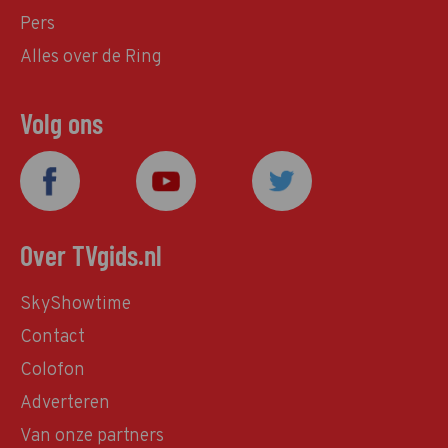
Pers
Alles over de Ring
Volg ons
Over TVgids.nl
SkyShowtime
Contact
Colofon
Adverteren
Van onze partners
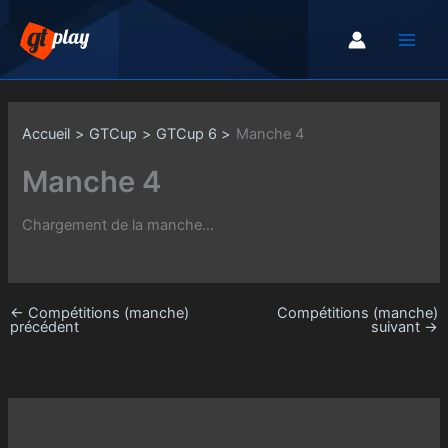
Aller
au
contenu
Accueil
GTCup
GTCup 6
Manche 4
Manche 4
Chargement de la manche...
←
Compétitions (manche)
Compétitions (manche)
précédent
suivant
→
::::
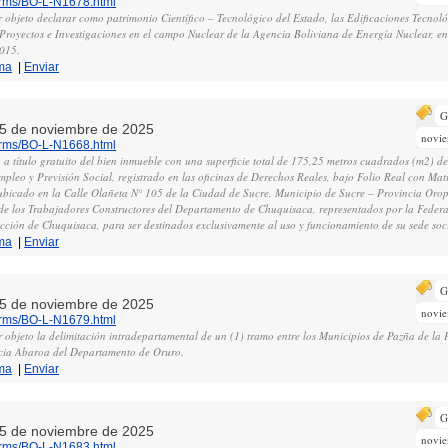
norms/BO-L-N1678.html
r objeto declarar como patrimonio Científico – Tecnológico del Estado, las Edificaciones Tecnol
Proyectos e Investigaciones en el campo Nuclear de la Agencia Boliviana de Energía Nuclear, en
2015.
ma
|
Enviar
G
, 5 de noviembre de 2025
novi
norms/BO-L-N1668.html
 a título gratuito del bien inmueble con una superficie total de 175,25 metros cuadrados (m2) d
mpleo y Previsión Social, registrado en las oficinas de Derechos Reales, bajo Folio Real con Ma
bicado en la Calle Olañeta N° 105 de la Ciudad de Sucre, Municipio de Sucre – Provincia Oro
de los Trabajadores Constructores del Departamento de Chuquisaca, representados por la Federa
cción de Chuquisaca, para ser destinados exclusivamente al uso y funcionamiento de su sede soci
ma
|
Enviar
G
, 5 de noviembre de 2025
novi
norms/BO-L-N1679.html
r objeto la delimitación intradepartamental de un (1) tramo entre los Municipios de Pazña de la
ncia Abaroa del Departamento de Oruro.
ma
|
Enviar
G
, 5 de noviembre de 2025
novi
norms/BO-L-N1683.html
::::
[Required action]
For the word "html", count the lines of the data that contain it and report only the total.

[Answer]
4